Metadata-Version: 2.4
Name: djinn
Version: 2.2
Summary: Convert your linked-read data between formats, almost like magic.
Author: Pavel Dimens
License-Expression: GPL-3.0-or-later
Project-URL: Homepage, https://github.com/pdimens/djinn
Requires-Python: >=3.11
Description-Content-Type: text/markdown
License-File: LICENSE
Dynamic: license-file

![djinn logo](https://raw.githubusercontent.com/pdimens/djinn/refs/heads/docs/static/djinn.png)

[![GitHub Release](https://img.shields.io/github/v/release/pdimens/djinn?style=for-the-badge&logo=anaconda&logoColor=ffffff)](https://github.com/pdimens/djinn/releases)
[![documentation badge](https://img.shields.io/badge/read%20the-docs-fbab3a?style=for-the-badge&logo=quicklook&logoColor=ffffff)](https://pdimens.github.io/djinn)
[![GitHub Actions Workflow Status](https://img.shields.io/github/actions/workflow/status/pdimens/djinn/tests.yaml?style=for-the-badge&logo=cachet&logoColor=ffffff)](https://www.youtube.com/watch?v=F1qdBPlK9M4)

Modify and convert linked-read FASTQ and BAM files

## Extract barcodes
Get all the barcodes from the input file(s)

## Sort by barcode
Sort records by barcode rather than name or position

## Filtering
- separate linked reads from singletons
- omit invalid barcodes

## Convert files
Djinn converts between linked-read data formats.

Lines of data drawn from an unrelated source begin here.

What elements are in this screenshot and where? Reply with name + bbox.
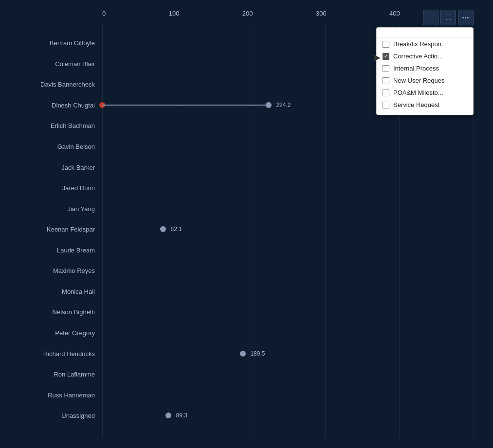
filter-item-label-1: Corrective Actio...: [393, 53, 443, 60]
y-label-ron-laflamme: Ron Laflamme: [54, 371, 95, 378]
more-button[interactable]: •••: [458, 10, 474, 25]
dropdown-panel: Break/fix Respon.▶✓Corrective Actio...In…: [376, 27, 474, 115]
filter-item-label-5: Service Request: [393, 101, 439, 108]
y-label-dinesh-chugtai: Dinesh Chugtai: [52, 101, 95, 108]
filter-item-3[interactable]: New User Reques: [377, 74, 473, 87]
data-dot-richard-hendricks[interactable]: [240, 351, 246, 357]
data-dot-keenan-feldspar[interactable]: [160, 226, 166, 232]
expand-icon: ⛶: [445, 14, 451, 21]
grid-line-0: [102, 24, 103, 438]
data-dot-unassigned[interactable]: [165, 412, 171, 418]
y-label-bertram-gilfoyle: Bertram Gilfoyle: [50, 39, 95, 47]
data-value-label-dinesh-chugtai: 224.2: [276, 102, 291, 108]
y-label-laurie-bream: Laurie Bream: [57, 246, 95, 253]
y-label-maximo-reyes: Maximo Reyes: [53, 267, 95, 274]
y-label-gavin-belson: Gavin Belson: [57, 143, 95, 150]
x-label-100: 100: [169, 10, 180, 17]
filter-item-label-2: Internal Process: [393, 65, 439, 72]
y-label-unassigned: Unassigned: [61, 412, 95, 419]
y-label-nelson-bighetti: Nelson Bighetti: [53, 308, 95, 316]
checkbox-4[interactable]: [383, 90, 389, 96]
filter-item-label-4: POA&M Milesto...: [393, 89, 443, 96]
y-label-russ-hanneman: Russ Hanneman: [48, 391, 95, 398]
data-value-label-richard-hendricks: 189.5: [250, 350, 265, 357]
data-dot-gray-end-dinesh-chugtai[interactable]: [266, 102, 272, 108]
grid-line-500: [474, 24, 474, 438]
checkbox-5[interactable]: [383, 102, 389, 108]
y-label-keenan-feldspar: Keenan Feldspar: [47, 226, 95, 233]
data-line-dinesh-chugtai: [102, 105, 269, 106]
filter-item-5[interactable]: Service Request: [377, 99, 473, 111]
checkbox-wrapper-3: [383, 77, 389, 84]
x-label-0: 0: [102, 10, 106, 17]
chart-container: Bertram GilfoyleColeman BlairDavis Banne…: [0, 0, 493, 448]
data-value-label-keenan-feldspar: 82.1: [171, 226, 182, 233]
filter-item-2[interactable]: Internal Process: [377, 62, 473, 74]
x-label-200: 200: [242, 10, 253, 17]
checkbox-0[interactable]: [383, 41, 389, 48]
y-label-coleman-blair: Coleman Blair: [55, 60, 95, 67]
filter-button[interactable]: [423, 10, 438, 25]
y-label-richard-hendricks: Richard Hendricks: [43, 350, 95, 357]
checkbox-2[interactable]: [383, 65, 389, 72]
y-axis-labels: Bertram GilfoyleColeman BlairDavis Banne…: [0, 24, 100, 438]
checkbox-wrapper-0: [383, 41, 389, 48]
grid-line-200: [251, 24, 251, 438]
y-label-erlich-bachman: Erlich Bachman: [51, 122, 95, 129]
filter-item-label-3: New User Reques: [393, 77, 445, 84]
data-value-label-unassigned: 89.3: [176, 412, 187, 419]
checkbox-wrapper-2: [383, 65, 389, 72]
checkbox-wrapper-5: [383, 102, 389, 108]
y-label-peter-gregory: Peter Gregory: [55, 329, 95, 336]
checkbox-1[interactable]: ✓: [383, 53, 389, 60]
checkbox-3[interactable]: [383, 77, 389, 84]
more-icon: •••: [462, 15, 470, 20]
y-label-jack-barker: Jack Barker: [61, 163, 95, 171]
checkbox-wrapper-4: [383, 90, 389, 96]
expand-button[interactable]: ⛶: [440, 10, 456, 25]
x-label-300: 300: [316, 10, 327, 17]
checkbox-wrapper-1: ▶✓: [383, 53, 389, 60]
dropdown-header: [377, 32, 473, 38]
y-label-jian-yang: Jian Yang: [67, 205, 95, 212]
filter-popup: ⛶ ••• Break/fix Respon.▶✓Corrective Acti…: [376, 10, 474, 115]
y-label-davis-bannercheck: Davis Bannercheck: [40, 81, 95, 88]
toolbar-icons: ⛶ •••: [376, 10, 474, 25]
y-label-jared-dunn: Jared Dunn: [62, 184, 95, 192]
filter-item-4[interactable]: POA&M Milesto...: [377, 87, 473, 99]
y-label-monica-hall: Monica Hall: [62, 287, 95, 295]
grid-line-300: [325, 24, 326, 438]
filter-item-1[interactable]: ▶✓Corrective Actio...: [377, 50, 473, 62]
filter-item-0[interactable]: Break/fix Respon.: [377, 38, 473, 50]
filter-item-label-0: Break/fix Respon.: [393, 40, 443, 48]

You can convert between formats in terms of FASTQ type or barcode style. It supports:
- 10X
- haplotagging
- stLFR
- TELLseq
- [standard](https://pdimens.github.io/harpy/getting_started/linked_read_data/#linked-read-data-types)

## NCBI submission
NCBI strips out sequence headers from FASTQ submissions, so it would be best to convert your linked-read
FASTQ data into an unaligned BAM file, with the linked-read barcode stored in the `BX` or `BC` tag.
Djinn provides a convenience function to convert to (or from) this format, although it's really just
a basic `samtools` command.

## Hi-C spoofing
This is **extremely experimental** and it converts a paired-end linked-read fastq file pair into one that conforms to Hi-C expectations by mix-matching the R1s and R2s of reads that share a barcode.